## WORK TO BE COMPLETED
Starting at the line that contains "FAMILY REUNION", copy each line through the end of the listing below. Include both ends and output nothing more.

## EXCERPTED DATA
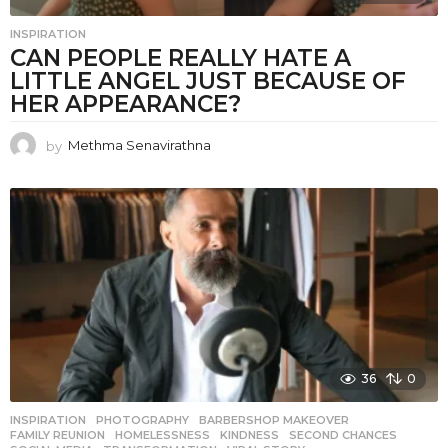
INSPIRATION
CAN PEOPLE REALLY HATE A
LITTLE ANGEL JUST BECAUSE OF
HER APPEARANCE?
by
Methma Senavirathna
36
0
INSPIRATION
,
PHOTOGRAPHY
BARBERSHOP MAKEOVER
,
FAMILY REUNION
,
HOMELESSNESS
,
KINDNESS
,
SECOND CHANCES
,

## TASK SOLUTION
FAMILY REUNION
,
HOMELESSNESS
,
KINDNESS
,
SECOND CHANCES
,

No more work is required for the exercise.